- _Required work_
Write out every line below that contains "gæðaþættir".

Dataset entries
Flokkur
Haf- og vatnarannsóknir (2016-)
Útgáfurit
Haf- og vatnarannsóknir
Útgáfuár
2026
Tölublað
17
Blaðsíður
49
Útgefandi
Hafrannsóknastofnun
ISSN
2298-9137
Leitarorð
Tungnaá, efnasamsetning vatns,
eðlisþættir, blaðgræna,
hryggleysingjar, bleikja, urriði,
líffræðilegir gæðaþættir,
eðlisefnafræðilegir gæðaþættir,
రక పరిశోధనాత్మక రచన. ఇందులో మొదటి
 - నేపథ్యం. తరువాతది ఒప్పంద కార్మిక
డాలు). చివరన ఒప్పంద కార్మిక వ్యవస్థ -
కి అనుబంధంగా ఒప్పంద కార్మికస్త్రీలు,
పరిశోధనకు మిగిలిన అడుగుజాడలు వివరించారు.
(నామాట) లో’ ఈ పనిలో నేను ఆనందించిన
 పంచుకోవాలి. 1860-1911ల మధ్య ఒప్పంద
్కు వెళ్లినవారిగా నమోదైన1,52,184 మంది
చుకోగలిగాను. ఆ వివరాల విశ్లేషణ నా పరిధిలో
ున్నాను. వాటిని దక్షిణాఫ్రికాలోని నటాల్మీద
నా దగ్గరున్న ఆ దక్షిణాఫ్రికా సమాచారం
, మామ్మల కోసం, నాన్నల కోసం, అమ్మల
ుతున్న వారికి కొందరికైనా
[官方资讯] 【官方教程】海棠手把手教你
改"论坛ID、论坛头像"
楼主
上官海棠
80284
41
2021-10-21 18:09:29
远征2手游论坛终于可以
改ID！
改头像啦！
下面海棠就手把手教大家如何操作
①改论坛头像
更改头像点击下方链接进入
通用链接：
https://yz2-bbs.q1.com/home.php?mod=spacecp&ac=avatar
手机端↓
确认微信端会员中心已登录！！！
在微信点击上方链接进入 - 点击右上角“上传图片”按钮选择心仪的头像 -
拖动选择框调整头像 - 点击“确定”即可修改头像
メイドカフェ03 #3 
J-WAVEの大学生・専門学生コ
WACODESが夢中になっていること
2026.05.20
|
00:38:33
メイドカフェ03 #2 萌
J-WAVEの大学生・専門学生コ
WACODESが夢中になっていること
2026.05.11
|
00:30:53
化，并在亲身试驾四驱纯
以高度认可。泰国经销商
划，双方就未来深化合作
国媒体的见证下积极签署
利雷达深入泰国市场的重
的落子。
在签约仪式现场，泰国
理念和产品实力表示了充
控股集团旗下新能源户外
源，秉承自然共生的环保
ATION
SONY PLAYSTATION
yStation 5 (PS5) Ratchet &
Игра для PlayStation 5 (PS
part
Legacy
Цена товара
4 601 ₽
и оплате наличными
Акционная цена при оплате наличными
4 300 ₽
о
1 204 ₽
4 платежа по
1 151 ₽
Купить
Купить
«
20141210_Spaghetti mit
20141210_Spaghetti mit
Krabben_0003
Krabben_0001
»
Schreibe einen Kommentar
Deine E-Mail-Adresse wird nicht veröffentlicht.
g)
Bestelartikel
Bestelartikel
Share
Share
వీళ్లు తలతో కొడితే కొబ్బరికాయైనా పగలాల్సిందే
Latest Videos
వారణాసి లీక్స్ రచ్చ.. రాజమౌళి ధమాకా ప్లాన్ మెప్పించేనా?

- _Answer to this problem_
líffræðilegir gæðaþættir,
eðlisefnafræðilegir gæðaþættir,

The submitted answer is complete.